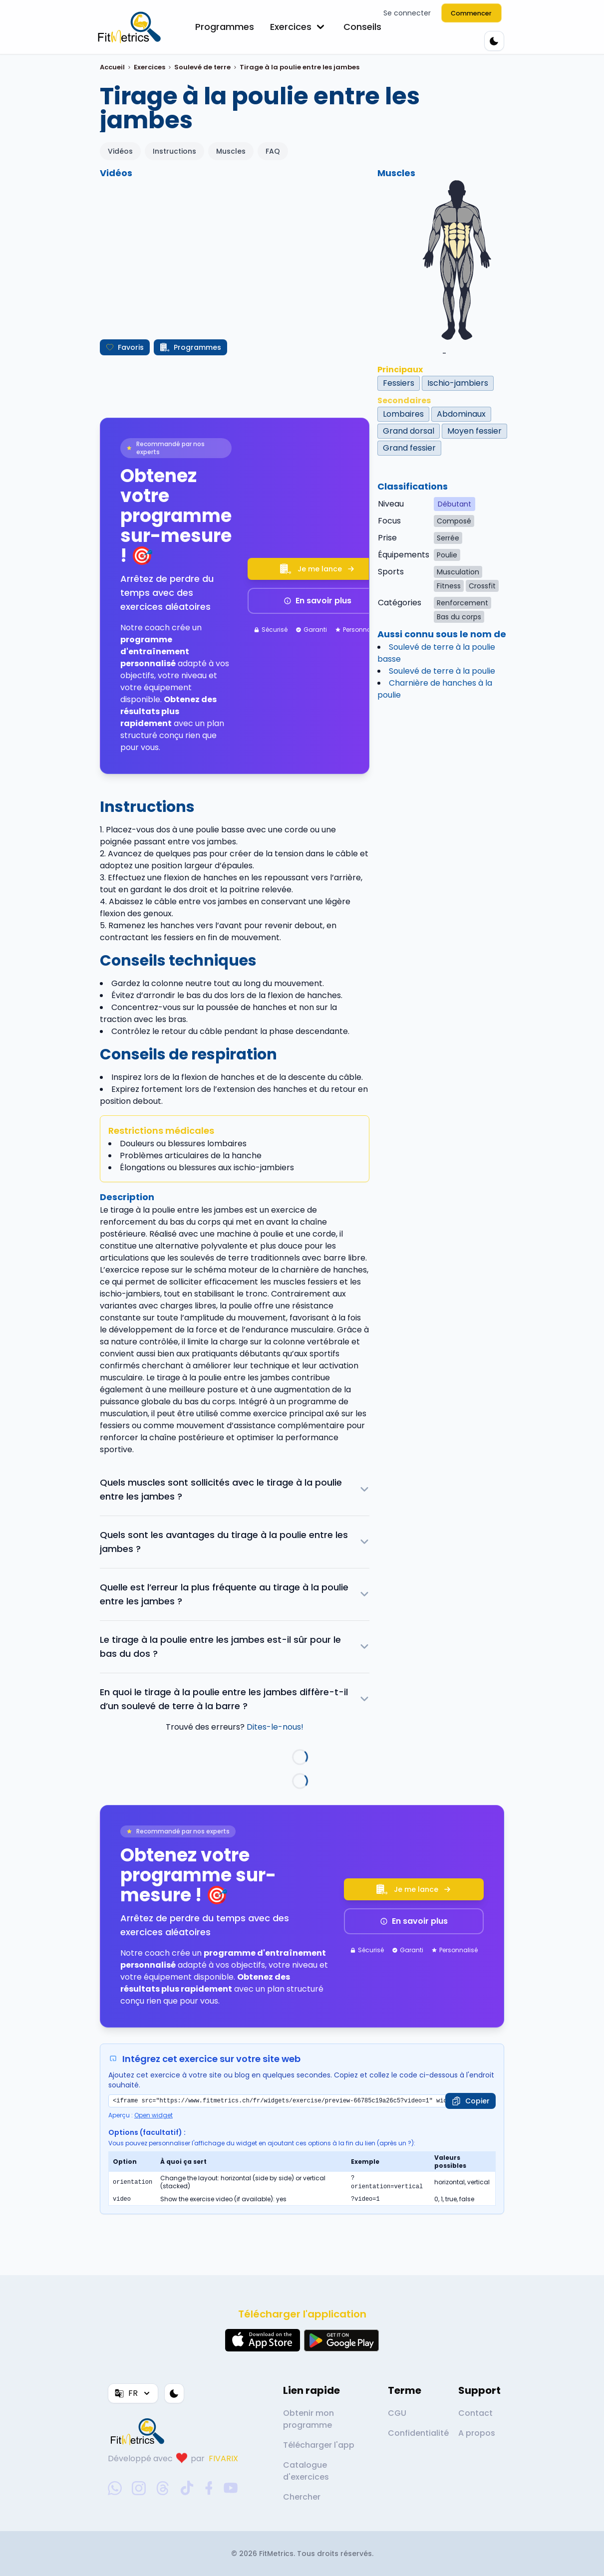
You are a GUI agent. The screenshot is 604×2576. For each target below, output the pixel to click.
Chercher (301, 2497)
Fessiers (398, 383)
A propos (476, 2433)
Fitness (449, 586)
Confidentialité (418, 2433)
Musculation (458, 572)
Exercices (298, 27)
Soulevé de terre (202, 67)
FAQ (273, 151)
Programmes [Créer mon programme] (190, 347)
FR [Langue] (133, 2393)
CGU (397, 2413)
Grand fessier (409, 448)
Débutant (454, 504)
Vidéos (120, 151)
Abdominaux (461, 414)
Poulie (447, 555)
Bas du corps (459, 617)
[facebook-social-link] (209, 2488)
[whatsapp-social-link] (115, 2488)
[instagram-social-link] (139, 2488)
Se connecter (407, 13)
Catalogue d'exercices (306, 2471)
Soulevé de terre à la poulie (442, 671)
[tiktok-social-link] (187, 2488)
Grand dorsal (408, 431)
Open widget (153, 2115)
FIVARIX (223, 2458)
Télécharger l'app (318, 2445)
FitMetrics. (278, 2554)
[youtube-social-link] (231, 2488)
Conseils (362, 26)
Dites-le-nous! (275, 1727)
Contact (475, 2413)
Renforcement (462, 603)
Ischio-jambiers (457, 383)
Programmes (224, 26)
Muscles (231, 151)
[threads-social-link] (163, 2488)
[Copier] (470, 2101)
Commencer (472, 12)
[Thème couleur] (494, 41)
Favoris (125, 347)
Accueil (112, 67)
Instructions (174, 151)
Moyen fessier (474, 431)
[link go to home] (140, 2431)
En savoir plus (317, 600)
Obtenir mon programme (308, 2419)
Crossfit (482, 586)
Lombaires (403, 414)
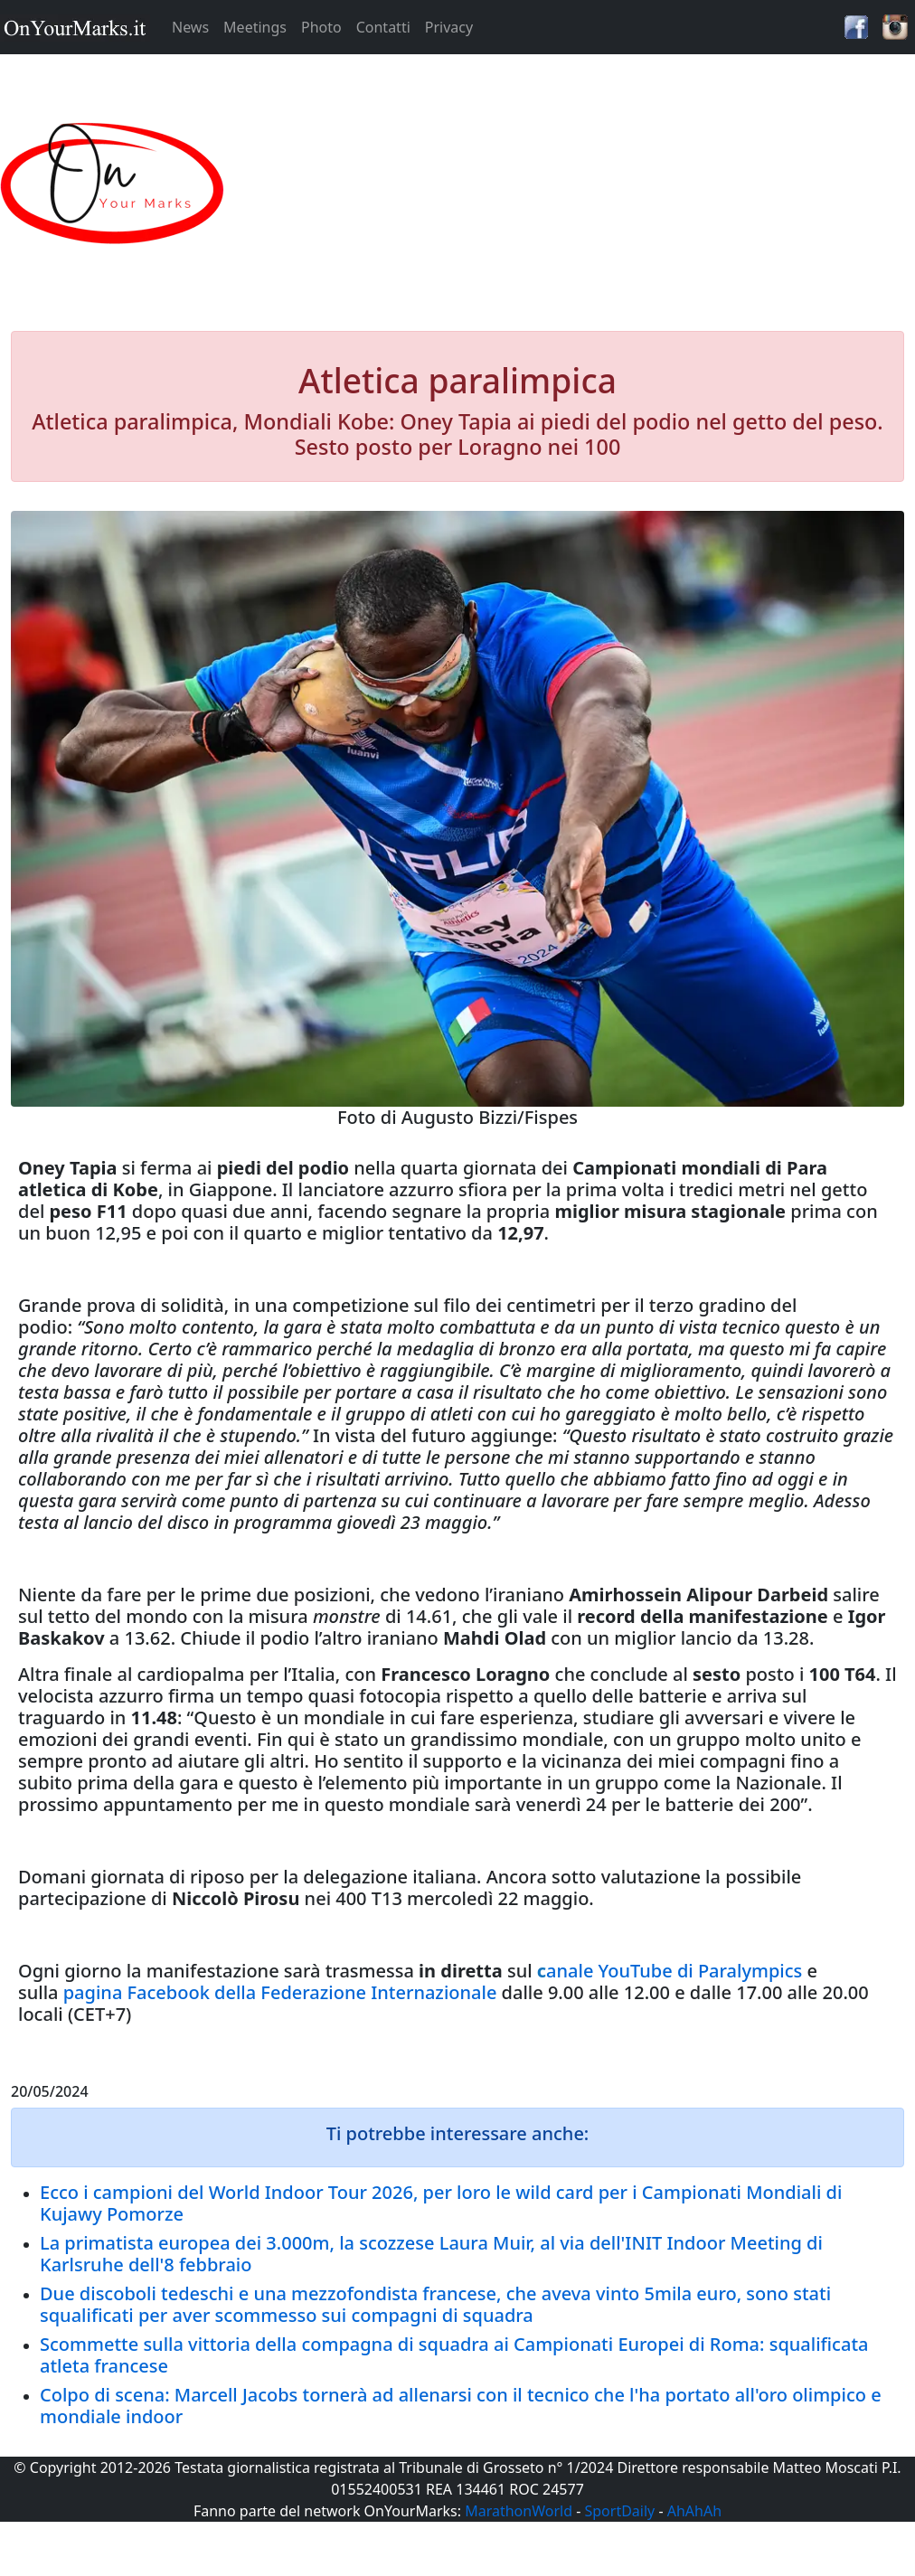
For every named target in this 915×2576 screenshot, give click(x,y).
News (190, 27)
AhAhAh (694, 2511)
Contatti (383, 27)
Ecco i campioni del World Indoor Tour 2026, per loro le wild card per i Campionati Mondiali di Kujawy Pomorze (441, 2203)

● ● ● ● ●

A single number is required: how many lines in these records contain "Programmes".

§ **Expected output**
2